Marshall wedding

title
While a cadet at VMI, George Marshall met his future wife, Elizabeth ("Lily") Carter Coles. "She was a very lovely looking woman," said Marshall. "I guess you might call her a beauty." Lily lived with her mother in a house just off of the campus. She was "the finest amateur pianist" Marshall had ever heard, and her music and charm so captivated him that he routinely "ran the block" to see her. These visits were against school regulations and would be dismissal offenses if discovered. Because Marshall was the senior military officer of his class, he gambled that he was above suspicion. Moreover, he was in love. The young couple were married on February 11, 1902, in a simple Episcopal ceremony inside the bride's home.
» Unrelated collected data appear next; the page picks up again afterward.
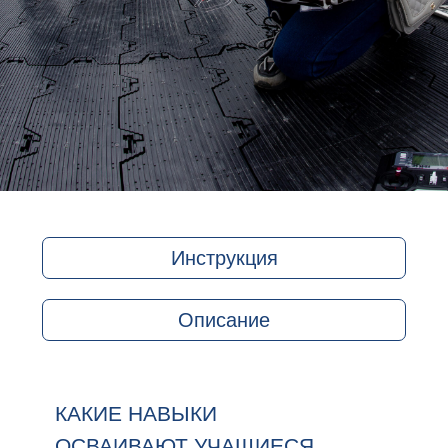
Бесплатное приложение для
5
программирования и управления
Соответствует Приказу N 838 от 28.11.2024
Министерства Просвещения РФ: Кабинет Труда
(Технологии) 2.20.191. / Кабинет ОБЗР 2.21.46 -
Комплект дрон конструктор. Соответствует
методическим рекомендациям Министерства
Просвещения РФ от 15.02.2024 по созданию и
оснащению специализированных классов (кружков)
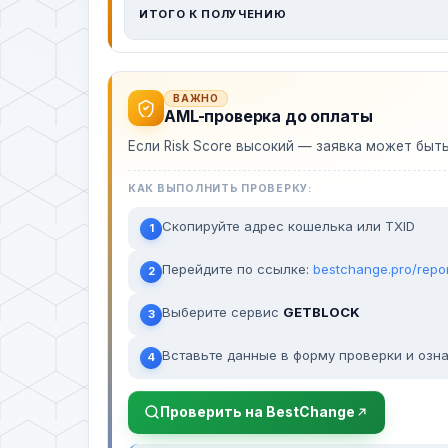
ИТОГО К ПОЛУЧЕНИЮ
ВАЖНО
AML-проверка до оплаты
Если Risk Score высокий — заявка может быт
КАК ВЫПОЛНИТЬ ПРОВЕРКУ:
Скопируйте адрес кошелька или TXID
1
Перейдите по ссылке:
bestchange.pro/repo
2
Выберите сервис
GETBLOCK
3
Вставьте данные в форму проверки и озна
4
Проверить на BestChange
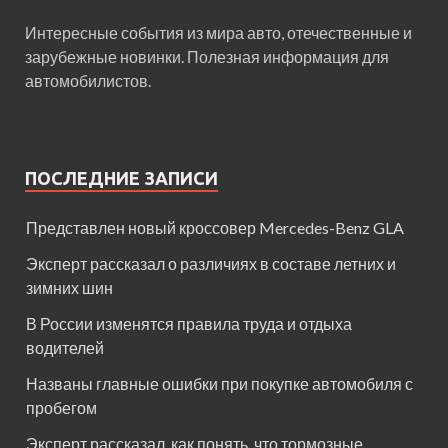
Интересные события из мира авто, отечественные и
зарубежные новинки. Полезная информация для
автомобилистов.
ПОСЛЕДНИЕ ЗАПИСИ
Представлен новый кроссовер Mercedes-Benz GLA
Эксперт рассказал о различиях в составе летних и
зимних шин
В России изменятся правила труда и отдыха
водителей
Названы главные ошибки при покупке автомобиля с
пробегом
Эксперт рассказал, как понять, что тормозные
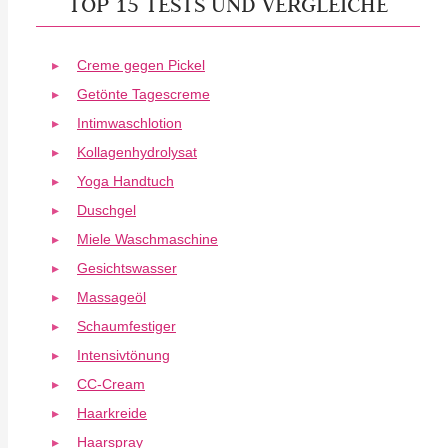
TOP 15 TESTS UND VERGLEICHE
Creme gegen Pickel
Getönte Tagescreme
Intimwaschlotion
Kollagenhydrolysat
Yoga Handtuch
Duschgel
Miele Waschmaschine
Gesichtswasser
Massageöl
Schaumfestiger
Intensivtönung
CC-Cream
Haarkreide
Haarspray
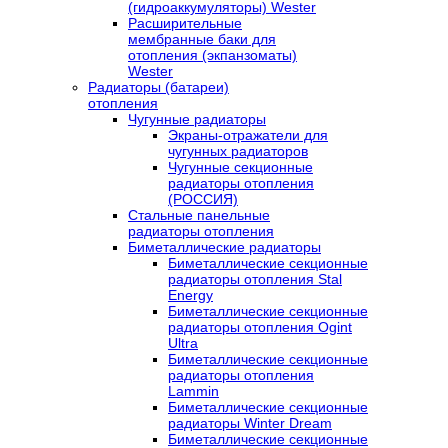
(гидроаккумуляторы) Wester
Расширительные
мембранные баки для
отопления (экпанзоматы)
Wester
Радиаторы (батареи)
отопления
Чугунные радиаторы
Экраны-отражатели для
чугунных радиаторов
Чугунные секционные
радиаторы отопления
(РОССИЯ)
Стальные панельные
радиаторы отопления
Биметаллические радиаторы
Биметаллические секционные
радиаторы отопления Stal
Energy
Биметаллические секционные
радиаторы отопления Ogint
Ultra
Биметаллические секционные
радиаторы отопления
Lammin
Биметаллические секционные
радиаторы Winter Dream
Биметаллические секционные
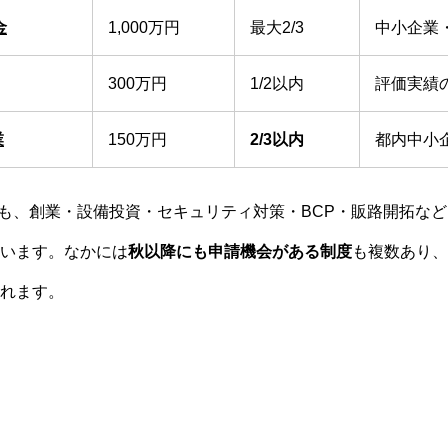
金
1,000万円
最大2/3
中小企業
300万円
1/2以内
評価実績
業
150万円
2/3以内
都内中小
度）も、創業・設備投資・セキュリティ対策・BCP・販路開拓な
います。なかには
秋以降にも申請機会がある制度
も複数あり、
れます。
The somber-looking wedding party pictured here on the Coles's front porch was not entirely a harbinger of things to come. The marriage was an extraordinarily happy one for twenty-five years, until Lily's death in 1927. She died of a heart condition that had militated against a strenuous life or ever having children.


Marshall-Coles wedding party
Unidentified photographer
Left to right:
Marie (Marshall's sister), Lily, George,
Stuart, Mr. and Mrs. George C. Marshall Sr.,
and Mrs Walter Coles (the bride's mother)
Gelatin silver print, 18.4 x 23.8 cm.